Diakui Ade, audit sudah dilakukan bulan lalu. Sayangnya, keterbatasan personel dan bersamaan dengan audit kabupaten lain, maka proses audit belum juga rampung. Terkait utang dewan yang belum dibayarkan, Ade mengatakan BPK hanya sebatas memberi rekomendasi pada pemerintah untuk menagih. Tujuannya tak lain adalah untuk menyelamatkan uang negara, termasuk yang ada di kas daerah.

“Kalau dari segi sanksi hukum apa yang bisa saja dikenakan karena belum mengembalikan TKI, itu wewenang pihak yang berwenang. Kita hanya melakukan audit dan memberikan rekomendasi pada Pemprov dalam hal ini Sekwan. Sesuai dengan peraturan perundangan yang berlaku. Kalau ditanya masuk kategori korupasi atau tidak jika tak mau mengembalikan, ya silahkan tanyakan pada lembaga penegakan hukum,” tandas Ade.

Ketua Komisi IV DPRD Provinsi, Heri Susanto, S.Pd menyatakan, dana TKI yang dibayarkan Setprov pada 39 anggota dewan ini menjadi hutang bukan atas kemauan dewan. Tapi terjadi akibat aturan pemerintah sendiri yang berubah-ubah. “Waktu kami menerima uang itu, peraturannya jelas kalau kami mendapatkan uang TKI itu. Tiba-tiba direvisi, akhirnya kami disebut berutang,” ujar Heri.

Tahan Diri

Dari 44 anggota dewan provinsi, hanya Fraksi Partai Keadilan Sejahtera (PKS) yang tidak ngutang kelebihan pembayaran Tunjangan Komunikasi Intensif (TKI).

Sisanya 39 anggota dan pimpinan dewan mengambil insentif yang sempat menimbulkan pro dan kontra dimasyarakat saat pertama kali disahkan melalui PP No: 37/2006 tahun 2006 lalu. Lima orang anggota Fraksi PKS di DPRD Provinsi antara lain Ketua Fraksi PKS Basuki Ali, Lukman, Iip Aripin, Yudi S Abdul Madjid dan Elvis Bakrie.

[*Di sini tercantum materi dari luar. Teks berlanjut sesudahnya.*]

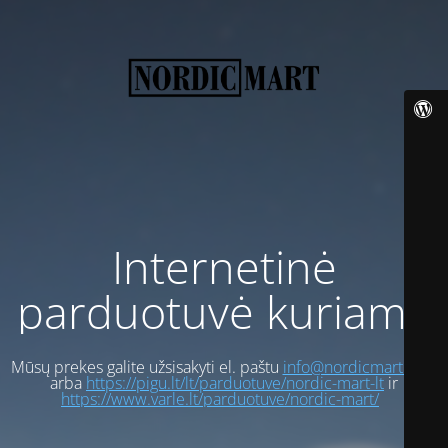
Internetinė
parduotuvė kuriama
Mūsų prekes galite užsisakyti el. paštu
info@nordicmart.com
arba
https://pigu.lt/lt/parduotuve/nordic-mart-lt
ir
https://www.varle.lt/parduotuve/nordic-mart/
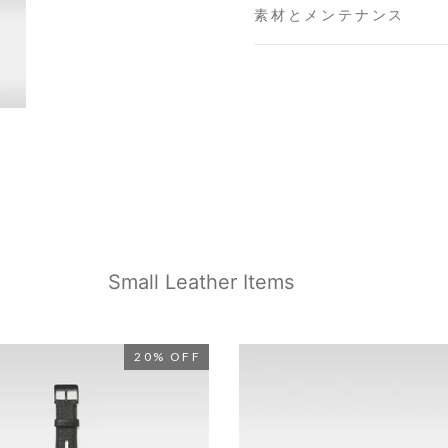
素材とメンテナンス
名古屋ミッドランドスクエ
福岡店
- 在庫 -
O
※在庫は前日までの情報です。
※売り切れやお取り置き等で在
※最新の在庫状況は店舗へ直接
※各店舗の詳細は
こちら
Small Leather Items
20% OFF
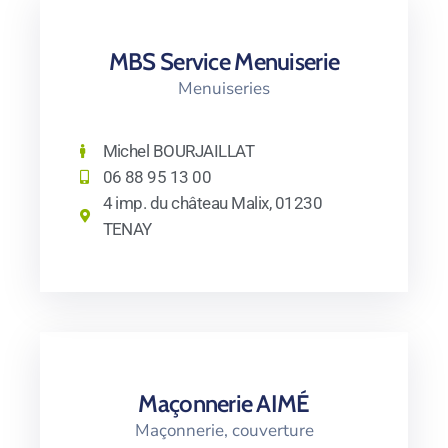
MBS Service Menuiserie
Menuiseries
Michel BOURJAILLAT
06 88 95 13 00
4 imp. du château Malix, 01230
TENAY
Maçonnerie AIMÉ
Maçonnerie, couverture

Ketua Fraksi PKS Basuki Ali mengungkapkan PKS memang mengambil insentif tersebut. Hanya saja uang yang mereka terima sesuai dengan PP yang telah direvisi. Kalau sebelum mengalami revisi didalam PP No: 37/2006 disebutkan anggota DPRD bisa menerima tunjangan sebesar Rp 3 juta dikali 3 atau Rp 9 juta per bulan selama 1 tahun. Totalnya sebesar Rp 108 juta, diptong pajak 15 persen.

Setelah revisi uang yang boleh diterima anggota dewan besarannya hanya Rp 3 juta dikali 1 atau Rp 3 juta per bulan. Totalnya Rp 36 juta, dipotong pula pajak 15 persen. Menurut Basuki, saat itu ada 3 pertimbangan PKS. Pertama karena PP yang dikeluarkan pemerintah belum final karena masih terdapat pro dan kontra dimasyarakat.

Kedua, adanya instruksi dari Dewan Pimpinan Pusat (DPP) PKS untuk tidak mengambil TKI sampai ada aturan yang jelas. Ketiga, PKS memperhatikan aspirasi masyarakat yang menentang adanya uang tunjangan sebesar itu untuk dewan.

“Instruki dari pusat kami harus menahan diri. Ternyata benar, keluarlah revisi Perda tersebut. Jadi yang kami terima setelah dipotong pajak 15 persen adalah uang TIK setelah adanya revisi,” demikian Basuki.